[Transcribed page contents]
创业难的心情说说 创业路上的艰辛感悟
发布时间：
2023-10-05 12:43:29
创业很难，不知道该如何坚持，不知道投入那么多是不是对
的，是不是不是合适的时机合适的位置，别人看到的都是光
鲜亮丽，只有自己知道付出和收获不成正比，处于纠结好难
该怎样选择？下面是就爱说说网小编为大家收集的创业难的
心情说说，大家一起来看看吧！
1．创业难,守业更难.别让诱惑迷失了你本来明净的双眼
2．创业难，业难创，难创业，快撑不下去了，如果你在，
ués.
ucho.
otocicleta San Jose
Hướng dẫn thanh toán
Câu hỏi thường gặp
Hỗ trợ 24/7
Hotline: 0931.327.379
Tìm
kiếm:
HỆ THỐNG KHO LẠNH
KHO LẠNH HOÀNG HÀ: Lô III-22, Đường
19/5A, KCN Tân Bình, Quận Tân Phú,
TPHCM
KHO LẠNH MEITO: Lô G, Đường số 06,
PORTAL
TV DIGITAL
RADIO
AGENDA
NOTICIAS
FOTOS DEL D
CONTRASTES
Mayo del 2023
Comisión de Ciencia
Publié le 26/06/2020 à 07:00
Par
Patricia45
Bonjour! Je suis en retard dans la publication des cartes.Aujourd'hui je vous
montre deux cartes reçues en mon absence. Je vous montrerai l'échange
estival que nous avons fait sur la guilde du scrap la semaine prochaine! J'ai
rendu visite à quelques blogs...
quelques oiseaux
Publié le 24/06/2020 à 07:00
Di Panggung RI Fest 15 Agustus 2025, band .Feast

---

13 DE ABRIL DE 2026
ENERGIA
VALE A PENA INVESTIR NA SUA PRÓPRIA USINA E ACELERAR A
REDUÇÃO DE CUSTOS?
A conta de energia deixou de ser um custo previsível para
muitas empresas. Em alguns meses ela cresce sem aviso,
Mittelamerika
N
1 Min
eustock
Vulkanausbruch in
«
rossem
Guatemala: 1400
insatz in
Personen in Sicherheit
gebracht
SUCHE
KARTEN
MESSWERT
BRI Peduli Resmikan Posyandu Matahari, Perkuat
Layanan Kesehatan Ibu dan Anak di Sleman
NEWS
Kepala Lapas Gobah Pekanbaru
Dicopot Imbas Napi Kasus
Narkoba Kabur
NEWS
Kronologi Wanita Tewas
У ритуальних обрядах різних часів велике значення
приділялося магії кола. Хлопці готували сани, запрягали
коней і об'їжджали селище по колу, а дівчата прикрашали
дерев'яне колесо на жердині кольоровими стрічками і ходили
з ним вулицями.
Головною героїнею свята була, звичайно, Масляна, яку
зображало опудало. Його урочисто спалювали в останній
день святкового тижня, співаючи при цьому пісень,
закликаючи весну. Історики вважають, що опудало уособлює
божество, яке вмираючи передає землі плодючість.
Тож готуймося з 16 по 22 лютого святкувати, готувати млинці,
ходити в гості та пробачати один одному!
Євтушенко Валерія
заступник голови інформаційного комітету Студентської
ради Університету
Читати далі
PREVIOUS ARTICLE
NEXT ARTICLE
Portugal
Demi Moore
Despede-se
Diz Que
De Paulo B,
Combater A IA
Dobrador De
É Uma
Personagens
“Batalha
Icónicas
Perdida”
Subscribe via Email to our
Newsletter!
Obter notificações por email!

◆ The task:
Please show all lines from the entries that contain the word "quelques".

◆ Answer for this exercise:
rendu visite à quelques blogs...
quelques oiseaux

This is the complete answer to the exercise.